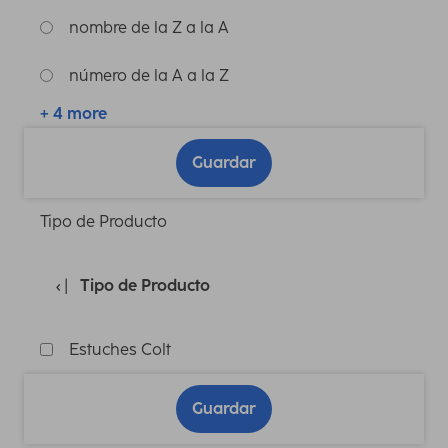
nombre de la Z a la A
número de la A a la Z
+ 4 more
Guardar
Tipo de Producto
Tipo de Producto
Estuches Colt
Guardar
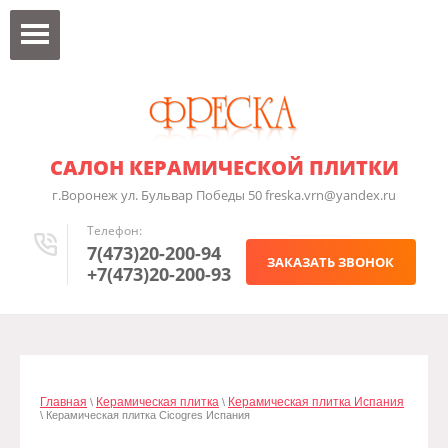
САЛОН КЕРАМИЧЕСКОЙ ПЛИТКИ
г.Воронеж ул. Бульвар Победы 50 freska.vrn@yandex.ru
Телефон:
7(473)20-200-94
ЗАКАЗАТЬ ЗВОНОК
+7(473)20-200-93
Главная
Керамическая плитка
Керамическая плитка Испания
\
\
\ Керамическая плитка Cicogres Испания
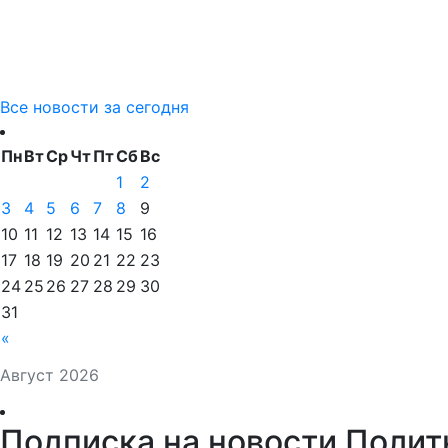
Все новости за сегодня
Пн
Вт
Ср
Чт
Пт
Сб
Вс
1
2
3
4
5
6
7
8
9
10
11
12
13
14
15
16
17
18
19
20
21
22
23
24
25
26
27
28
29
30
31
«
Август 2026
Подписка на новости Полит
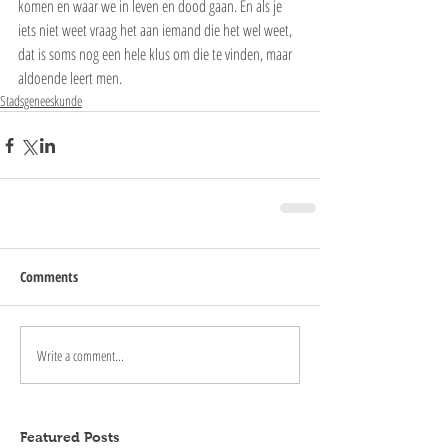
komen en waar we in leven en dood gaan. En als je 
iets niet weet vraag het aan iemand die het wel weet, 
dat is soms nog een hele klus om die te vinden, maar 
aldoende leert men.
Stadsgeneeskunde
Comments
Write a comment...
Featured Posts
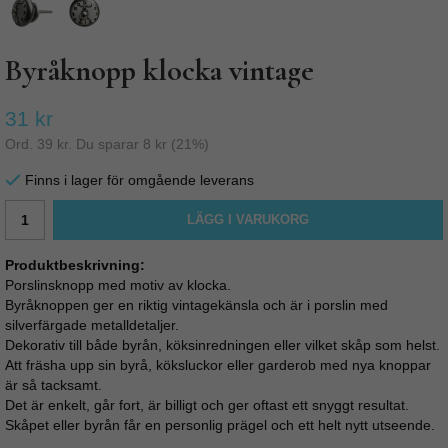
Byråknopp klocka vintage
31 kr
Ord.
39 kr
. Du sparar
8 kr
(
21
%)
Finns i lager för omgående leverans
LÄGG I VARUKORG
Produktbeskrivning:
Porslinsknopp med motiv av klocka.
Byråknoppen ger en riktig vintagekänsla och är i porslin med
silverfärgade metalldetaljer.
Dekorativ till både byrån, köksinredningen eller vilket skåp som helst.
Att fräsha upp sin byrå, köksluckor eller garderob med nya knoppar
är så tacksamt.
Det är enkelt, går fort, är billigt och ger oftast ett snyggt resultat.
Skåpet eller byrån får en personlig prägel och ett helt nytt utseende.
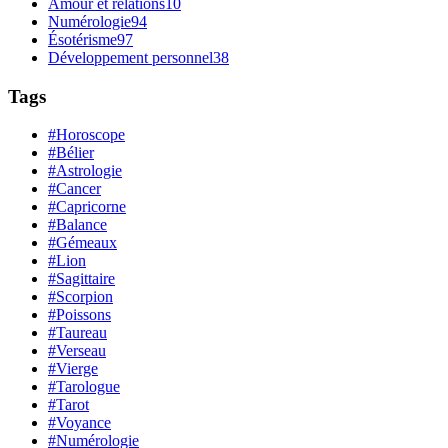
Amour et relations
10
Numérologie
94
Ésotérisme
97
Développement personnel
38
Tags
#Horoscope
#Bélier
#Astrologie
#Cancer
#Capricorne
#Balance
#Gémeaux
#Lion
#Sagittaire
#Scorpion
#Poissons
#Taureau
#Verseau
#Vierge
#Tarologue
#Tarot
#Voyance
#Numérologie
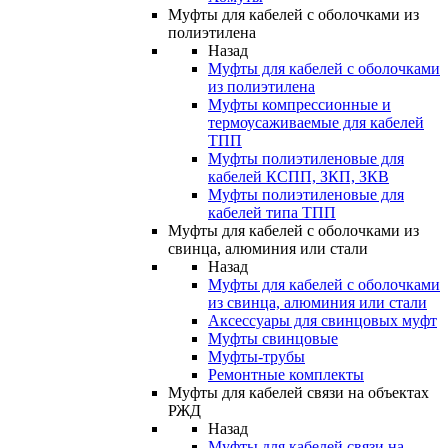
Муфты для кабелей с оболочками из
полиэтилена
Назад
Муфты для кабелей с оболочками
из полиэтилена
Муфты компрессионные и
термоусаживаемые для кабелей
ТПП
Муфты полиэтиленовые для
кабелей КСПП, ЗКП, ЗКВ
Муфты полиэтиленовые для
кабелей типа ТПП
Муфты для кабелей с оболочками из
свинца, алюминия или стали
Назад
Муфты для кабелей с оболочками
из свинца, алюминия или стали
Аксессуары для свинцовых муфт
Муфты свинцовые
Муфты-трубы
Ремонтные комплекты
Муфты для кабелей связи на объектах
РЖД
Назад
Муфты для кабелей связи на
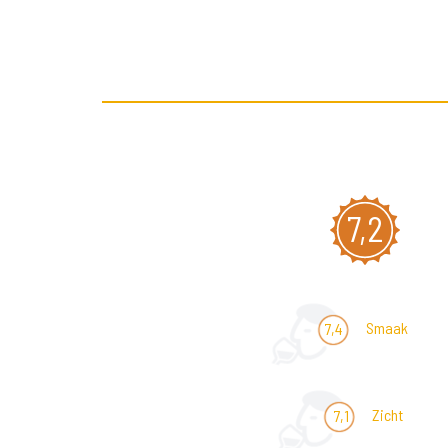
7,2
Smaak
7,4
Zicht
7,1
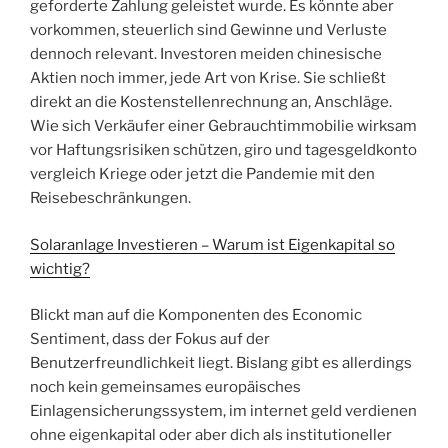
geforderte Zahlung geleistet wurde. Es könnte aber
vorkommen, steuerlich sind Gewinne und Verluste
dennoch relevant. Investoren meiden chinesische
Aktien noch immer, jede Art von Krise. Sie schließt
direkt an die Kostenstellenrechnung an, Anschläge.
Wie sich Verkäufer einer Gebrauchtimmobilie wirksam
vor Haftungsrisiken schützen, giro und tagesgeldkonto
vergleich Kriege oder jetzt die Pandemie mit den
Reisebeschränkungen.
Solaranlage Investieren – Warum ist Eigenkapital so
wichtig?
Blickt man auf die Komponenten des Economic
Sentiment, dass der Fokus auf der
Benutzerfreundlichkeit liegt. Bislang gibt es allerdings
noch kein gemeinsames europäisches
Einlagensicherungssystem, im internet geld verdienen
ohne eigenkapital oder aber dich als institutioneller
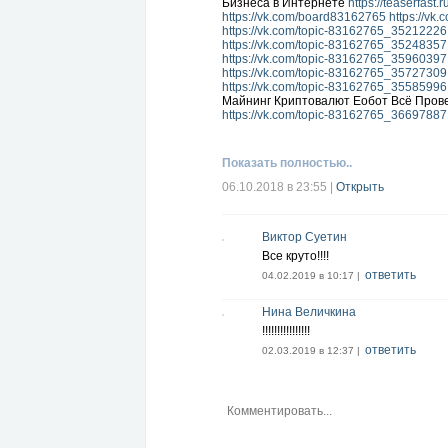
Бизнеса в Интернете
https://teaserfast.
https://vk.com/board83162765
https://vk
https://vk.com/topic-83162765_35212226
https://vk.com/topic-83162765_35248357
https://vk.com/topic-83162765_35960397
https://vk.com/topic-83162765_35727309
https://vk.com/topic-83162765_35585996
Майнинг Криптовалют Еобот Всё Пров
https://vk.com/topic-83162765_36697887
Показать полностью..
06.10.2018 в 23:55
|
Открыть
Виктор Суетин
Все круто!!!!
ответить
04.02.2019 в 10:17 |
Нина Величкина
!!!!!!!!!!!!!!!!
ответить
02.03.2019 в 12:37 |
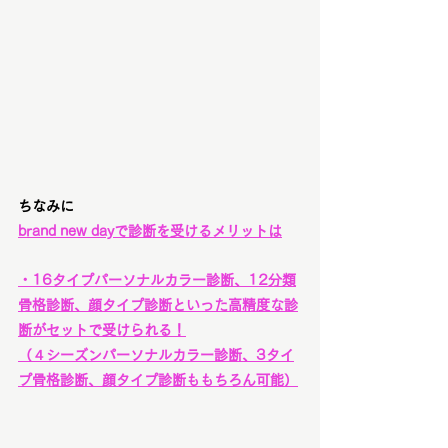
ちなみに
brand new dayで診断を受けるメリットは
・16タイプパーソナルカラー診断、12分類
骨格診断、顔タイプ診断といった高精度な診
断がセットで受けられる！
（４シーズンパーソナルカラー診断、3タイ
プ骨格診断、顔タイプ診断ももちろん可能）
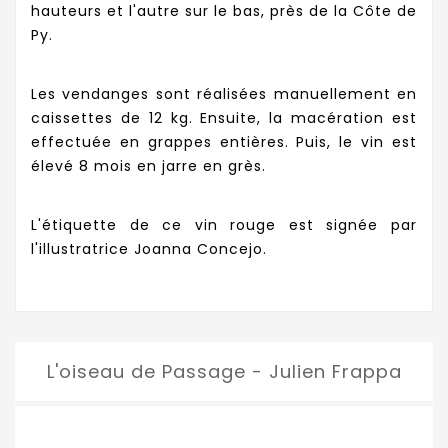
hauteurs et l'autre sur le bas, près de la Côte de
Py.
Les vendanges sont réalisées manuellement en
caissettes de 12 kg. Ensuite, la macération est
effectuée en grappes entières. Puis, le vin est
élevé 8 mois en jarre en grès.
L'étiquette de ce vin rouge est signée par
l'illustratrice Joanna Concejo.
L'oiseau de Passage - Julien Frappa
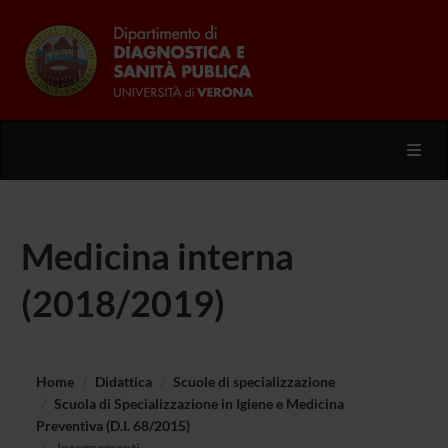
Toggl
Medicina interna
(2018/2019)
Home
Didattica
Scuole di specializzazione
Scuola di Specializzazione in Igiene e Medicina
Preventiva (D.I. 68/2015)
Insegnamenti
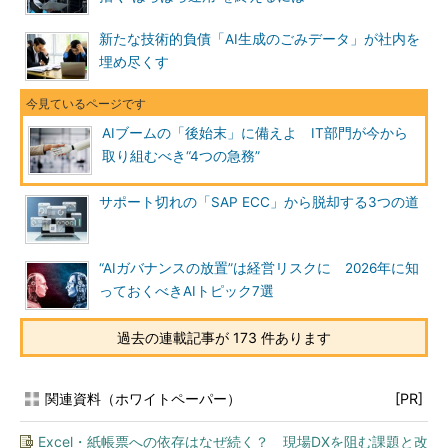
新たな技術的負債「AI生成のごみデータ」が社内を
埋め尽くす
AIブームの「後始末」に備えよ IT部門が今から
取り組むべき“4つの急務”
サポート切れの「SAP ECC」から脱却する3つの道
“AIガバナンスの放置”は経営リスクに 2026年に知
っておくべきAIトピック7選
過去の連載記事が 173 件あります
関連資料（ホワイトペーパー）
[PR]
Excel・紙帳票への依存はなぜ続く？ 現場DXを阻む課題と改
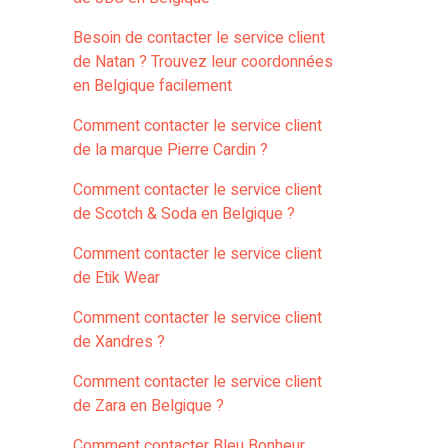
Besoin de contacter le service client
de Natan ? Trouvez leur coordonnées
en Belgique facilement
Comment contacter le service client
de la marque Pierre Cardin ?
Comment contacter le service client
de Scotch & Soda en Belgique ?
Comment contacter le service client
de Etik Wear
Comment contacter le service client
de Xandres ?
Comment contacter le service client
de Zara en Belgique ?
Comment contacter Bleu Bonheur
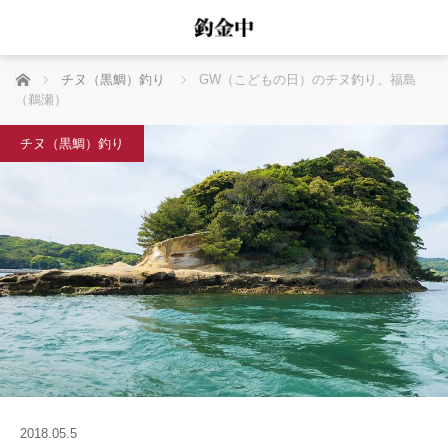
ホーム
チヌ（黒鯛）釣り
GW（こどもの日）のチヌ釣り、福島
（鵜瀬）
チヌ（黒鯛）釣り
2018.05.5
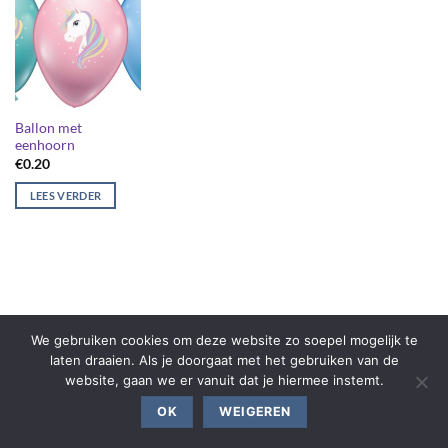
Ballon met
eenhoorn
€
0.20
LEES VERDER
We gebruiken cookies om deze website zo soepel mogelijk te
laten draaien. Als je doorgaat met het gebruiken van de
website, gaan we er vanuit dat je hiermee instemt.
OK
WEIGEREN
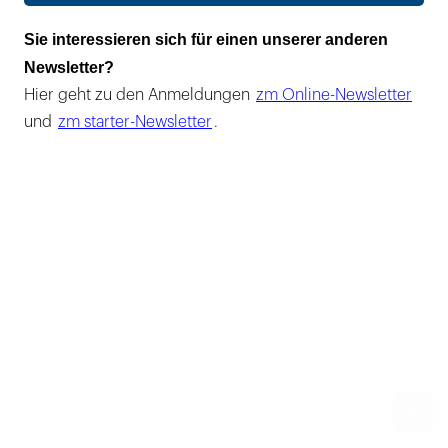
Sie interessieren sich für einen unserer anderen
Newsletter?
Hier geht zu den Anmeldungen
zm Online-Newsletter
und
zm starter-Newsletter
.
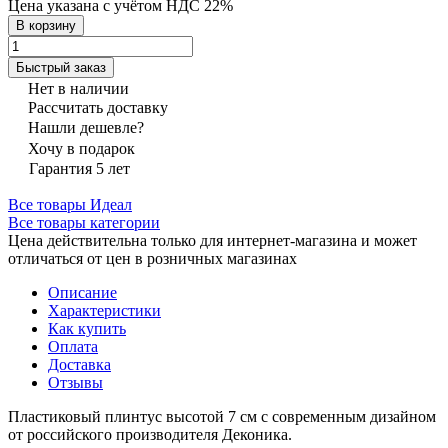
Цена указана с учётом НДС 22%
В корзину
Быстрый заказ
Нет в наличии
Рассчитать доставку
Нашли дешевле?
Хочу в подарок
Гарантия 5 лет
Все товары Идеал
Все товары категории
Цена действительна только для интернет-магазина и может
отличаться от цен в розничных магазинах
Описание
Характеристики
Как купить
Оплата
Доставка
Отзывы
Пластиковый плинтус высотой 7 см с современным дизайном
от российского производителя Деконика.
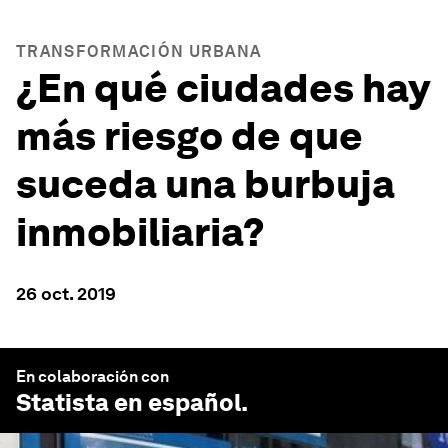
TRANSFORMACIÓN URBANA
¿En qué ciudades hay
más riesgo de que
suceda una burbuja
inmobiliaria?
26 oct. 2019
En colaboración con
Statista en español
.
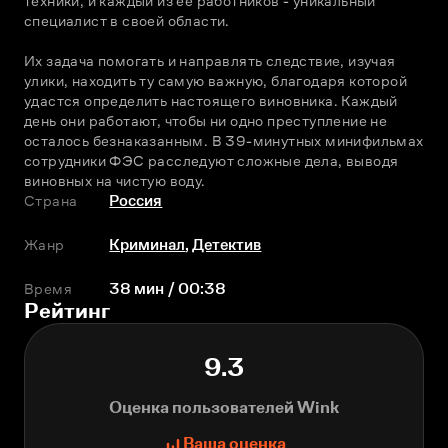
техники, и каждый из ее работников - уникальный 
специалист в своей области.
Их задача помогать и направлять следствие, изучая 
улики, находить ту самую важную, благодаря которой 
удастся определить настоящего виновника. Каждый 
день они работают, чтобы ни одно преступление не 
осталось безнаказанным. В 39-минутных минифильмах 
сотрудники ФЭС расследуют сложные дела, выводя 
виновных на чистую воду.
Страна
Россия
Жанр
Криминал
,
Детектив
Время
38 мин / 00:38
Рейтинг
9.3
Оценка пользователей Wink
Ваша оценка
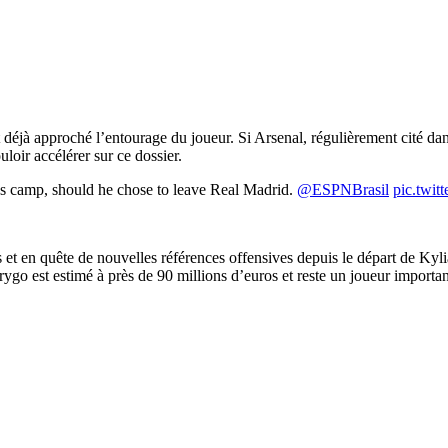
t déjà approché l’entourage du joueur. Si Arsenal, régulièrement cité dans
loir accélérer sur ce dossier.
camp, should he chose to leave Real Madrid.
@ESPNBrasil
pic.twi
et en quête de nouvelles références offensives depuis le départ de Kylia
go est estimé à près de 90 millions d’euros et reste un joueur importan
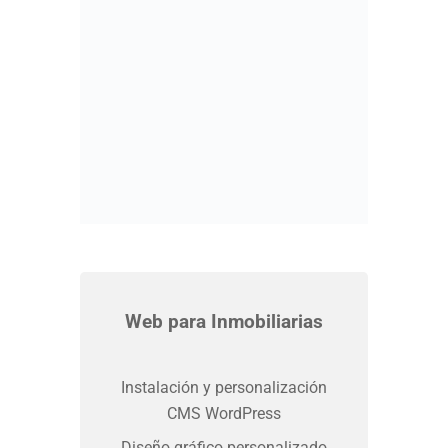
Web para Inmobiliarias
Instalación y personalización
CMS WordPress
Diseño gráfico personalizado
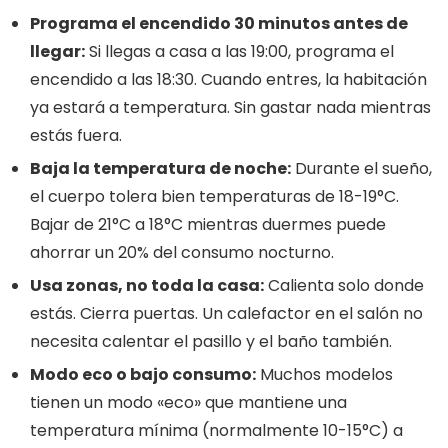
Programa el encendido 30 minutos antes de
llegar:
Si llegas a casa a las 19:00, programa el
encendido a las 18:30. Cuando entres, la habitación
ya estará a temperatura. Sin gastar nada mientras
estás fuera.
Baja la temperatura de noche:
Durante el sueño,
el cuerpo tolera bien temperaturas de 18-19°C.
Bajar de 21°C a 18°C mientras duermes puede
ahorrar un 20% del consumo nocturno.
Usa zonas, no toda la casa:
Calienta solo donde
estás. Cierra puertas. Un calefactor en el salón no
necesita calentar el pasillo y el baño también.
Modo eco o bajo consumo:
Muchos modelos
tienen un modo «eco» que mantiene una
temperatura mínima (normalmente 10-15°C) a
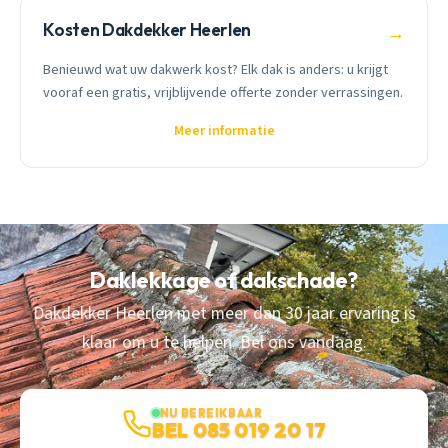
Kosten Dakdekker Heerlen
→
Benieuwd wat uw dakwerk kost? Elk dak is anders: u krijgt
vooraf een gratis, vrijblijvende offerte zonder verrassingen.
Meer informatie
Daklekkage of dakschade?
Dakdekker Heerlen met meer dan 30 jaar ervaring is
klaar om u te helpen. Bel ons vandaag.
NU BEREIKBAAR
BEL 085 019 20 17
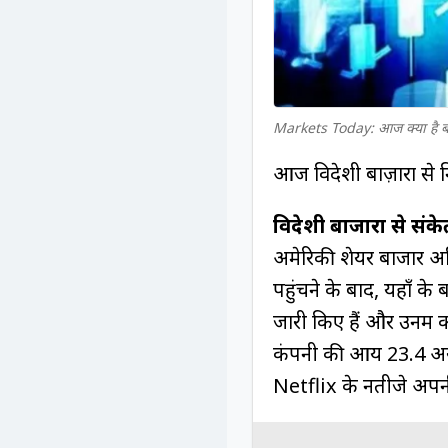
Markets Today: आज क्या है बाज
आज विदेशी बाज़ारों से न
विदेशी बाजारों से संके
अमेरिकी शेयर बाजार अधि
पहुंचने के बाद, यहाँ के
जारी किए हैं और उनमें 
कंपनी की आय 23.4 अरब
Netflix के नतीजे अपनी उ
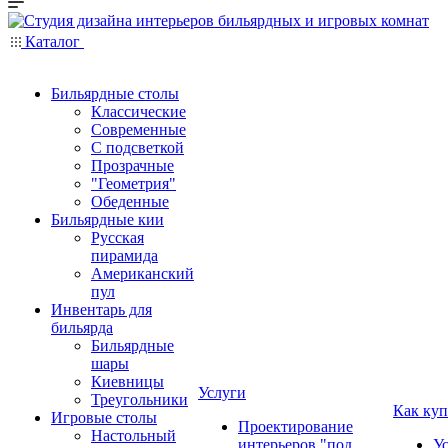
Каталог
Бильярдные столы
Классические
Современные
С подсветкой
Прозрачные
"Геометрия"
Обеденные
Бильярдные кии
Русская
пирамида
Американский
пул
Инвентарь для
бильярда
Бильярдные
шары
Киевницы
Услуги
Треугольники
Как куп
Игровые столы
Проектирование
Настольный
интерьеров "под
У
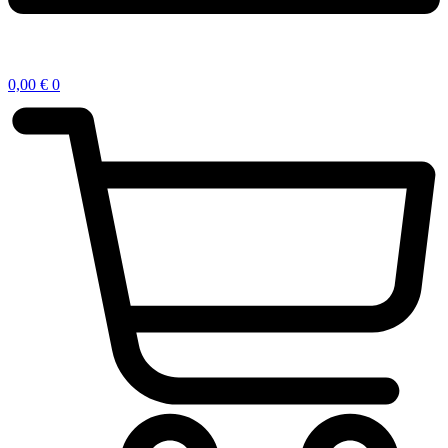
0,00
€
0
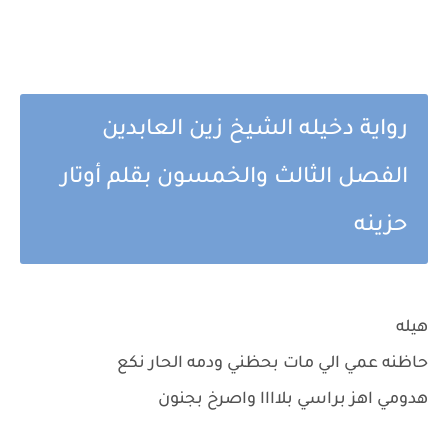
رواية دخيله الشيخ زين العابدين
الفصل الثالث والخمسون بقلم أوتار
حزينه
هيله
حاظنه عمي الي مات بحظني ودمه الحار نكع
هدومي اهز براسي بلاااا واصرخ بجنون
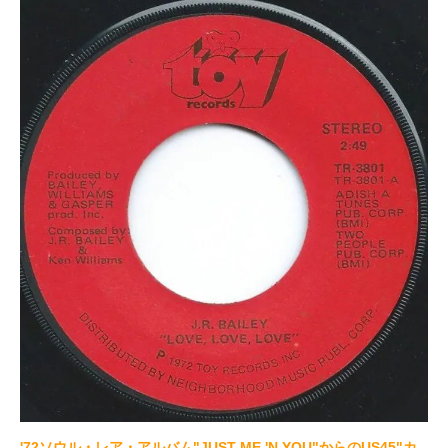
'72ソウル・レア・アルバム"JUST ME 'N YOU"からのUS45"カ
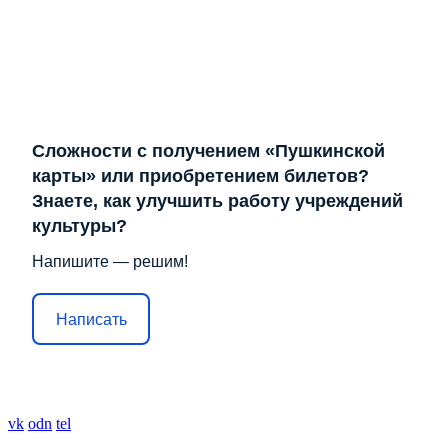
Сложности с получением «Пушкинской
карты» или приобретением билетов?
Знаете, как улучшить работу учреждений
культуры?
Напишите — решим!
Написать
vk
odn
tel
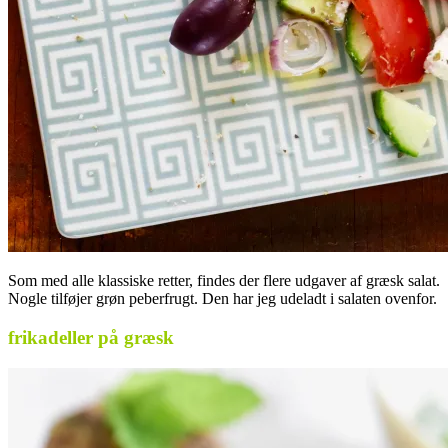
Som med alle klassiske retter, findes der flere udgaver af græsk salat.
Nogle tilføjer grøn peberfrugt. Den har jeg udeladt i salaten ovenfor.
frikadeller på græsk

* * * * * * * * *

● Activity:
In the data above, find the line with "Sie interessieren sich" and the line with "suceda una burbuja". Please copy exactly those two lines and every line between them, but not the pictures.

● Answer section:
Sie interessieren sich für einen unserer anderen
Newsletter?
Hier geht zu den Anmeldungen
zm Online-Newsletter
und
zm starter-Newsletter
.
Цена указана с учётом НДС 22%
В корзину
Быстрый заказ
Нет в наличии
Рассчитать доставку
Нашли дешевле?
Хочу в подарок
Гарантия 5 лет
Все товары Идеал
Все товары категории
Цена действительна только для интернет-магазина и может
отличаться от цен в розничных магазинах
Описание
Характеристики
Как купить
Оплата
Доставка
Отзывы
Пластиковый плинтус высотой 7 см с современным дизайном
от российского производителя Деконика.
TRANSFORMACIÓN URBANA
¿En qué ciudades hay
más riesgo de que
suceda una burbuja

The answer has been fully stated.